Government fears new COVID-19 wave in Rakhine

On August 17th, the government reported the first locally-transmitted COVID-19 case in more than a month: “Case 375,” a bank worker in Sittwe, Rakhine State. Two days later, three more cases emerged in Sittwe, two of which had been in contact with Case 375. Dr. Soe Win Pang, deputy director of the Rakhine State Public Health Department, said as many as 300 may have come into contact with Case 375. “The current situation could lead to a second wave of COVID-19 because of the transmission cases,” the Irrawaddy quoted him as saying.

With less than 400 cases, Myanmar has seemed to contain the COVID-19 pandemic relatively well, at least officially. In the past month, all new cases seemed to have been caught outside the country. But Dr. Soe Win Pang said that the strong rise of new cases could be the beginnings of a new COVID-19 wave if not contained swiftly and effectively.

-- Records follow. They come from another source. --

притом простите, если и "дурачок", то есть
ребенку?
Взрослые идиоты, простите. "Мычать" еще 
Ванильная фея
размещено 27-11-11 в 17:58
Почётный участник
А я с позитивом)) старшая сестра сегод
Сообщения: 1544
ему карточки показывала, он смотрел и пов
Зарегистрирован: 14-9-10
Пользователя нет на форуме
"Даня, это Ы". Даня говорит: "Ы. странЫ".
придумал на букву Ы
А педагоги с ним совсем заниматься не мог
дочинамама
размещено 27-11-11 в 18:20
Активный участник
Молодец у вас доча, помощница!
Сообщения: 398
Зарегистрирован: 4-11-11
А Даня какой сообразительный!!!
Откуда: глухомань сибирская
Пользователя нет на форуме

Rakhine State is especially vulnerable, first because of the high rate of unregulated immigration to and from Bangladesh, which has had at least 285,000 cases of the disease to date. Second, because of the state’s numerous refugee camps and populations under the control of armed ethnic groups, which lack capacity for thorough testing and treatment. In one vivid example, a WHO-marked vehicle carrying test samples came under fire from unknown attackers killing its driver a couple of months ago. Furthermore, a report by Human Rights Watch claimed that ongoing internet blackouts in rebel held areas could mean that tens of thousands of people have hardly even heard about COVID-19. Rakhine State may be at Myanmar’s frontier, but without proper containment measures, it could be the epicenter for a nationwide pandemic.